Optimization problems occur widely in various domains and are of great practical importance. Better solutions to optimization problems translate into increased production or efficiency, or less waste or error. As a result, the development of optimization algorithms is a large and active area of research. Although there is a large amount of theory and techniques for solving optimization problems, there are also many open issues and questions in understanding the relationship between optimization algorithms and the problems that they are applied to.
In any optimization problem, the influence of each solution variable on the objective function, as well as the interactions between variables are very important. For example, if the variables in a problem are independent, then it might be efficiently solved by decomposition. If important dependencies exist between variables, an algorithm that is able to capture these dependencies may be able to exploit them to find good solutions. Alternatively, if a variable has a strong influence on the objective function, then an algorithm may be better off focussing its search on this variable, compared with another variable that has very little influence on the objective function.
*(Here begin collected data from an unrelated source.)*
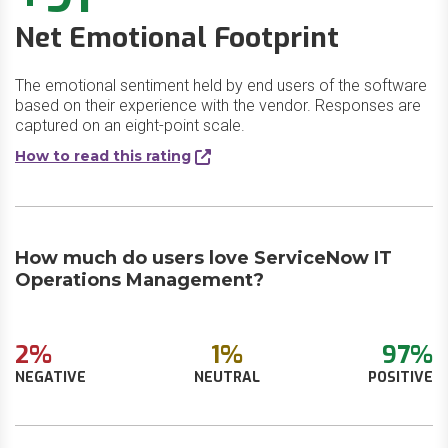
Net Emotional Footprint
The emotional sentiment held by end users of the software
based on their experience with the vendor. Responses are
captured on an eight-point scale.
How to read this rating
How much do users love ServiceNow IT
Operations Management?
2%
1%
97%
NEGATIVE
NEUTRAL
POSITIVE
Estimation of Distribution Algorithms (EDAs) are a class of black-box optimization algorithms that learn and sample from a probabilistic model over the solution variables to carry out the search process. The explicit model in an EDA clearly specifies how the algorithm handles problem variables during the search process. A major focus in EDA research has been the incorporation of dependency modelling using models of varying complexity (e.g. probabilistic graphical models). The intuition behind this work is that if the algorithm model is capable and successful at capturing the structure of the problem, it will produce good performance on that problem. Experimental results have confirmed this intuition, for example EDAs that model dependency information have outperformed EDAs that do not model dependencies on certain problems.
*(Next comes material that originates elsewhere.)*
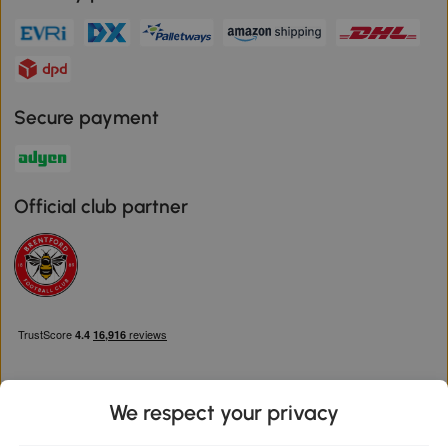
Secure payment
Official club partner
We respect your privacy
While EDAs have shown good performance results, little work has analysed the dynamics of EDA models in practice. In fact, it is not clear what kind of problem structure EDAs can successfully model, or to what extent it is necessary to successfully model problem structure in order to achieve good performance. To provide insight into these issues, a more detailed analysis of EDAs applied to specific problems is needed.
In this thesis, an experimental methodology is proposed to analyse the features of variables in continuous optimization problems and continuous EDAs. The approach is based on sampling points from the problem fitness landscape and/or the history of points visited by an EDA during the search process. These samples are then analysed in three different ways, to identify key structural variables, variable dependencies and important variables. The techniques are used to analyse a variety of test problems and EDAs optimizing the same problem set. The results confirm that the interaction between variables is complex, varies across problems and gives useful insights into the performance of EDAs on these problems. The results are categorized into different problem/algorithm behaviour types.
In continuous EDAs, a Gaussian distribution over continuous variables is commonly used, with several different covariance matrix structures ranging from diagonal i.e. Univariate Marginal Distribution Algorithm (UMDAc) to full i.e. Estimation of Multivariate Normal Algorithm (EMNAglobal). The modelling of key structural variables and correlations are already captured in standard EDAs. In contrast, so-called important variables are not identified by an EDA. In the final part of the thesis, a modified, screening EDA (sEDA) is presented which identifies important variables and uses this to control the degree of covariance modelling in the Gaussian EDA model. Compared to EMNAglobal, the algorithm provides improved numerical stability and can use a smaller selected population. Experimental results are presented to evaluate and compare the performance of the proposed algorithm to UMDAc and EMNAglobal. In its first formulation, sEDA requires a large number of function evaluations for high dimensional problems. To address this issue, a modified version of (sEDA-lite) is also proposed. Experimental results on a large set of high dimensional artificial and real-world representative problems evaluate the performance of the new algorithm and compare it with sEDA and EDA-MCC (EDA framework with Model Complexity Control), a related, recently proposed algorithm.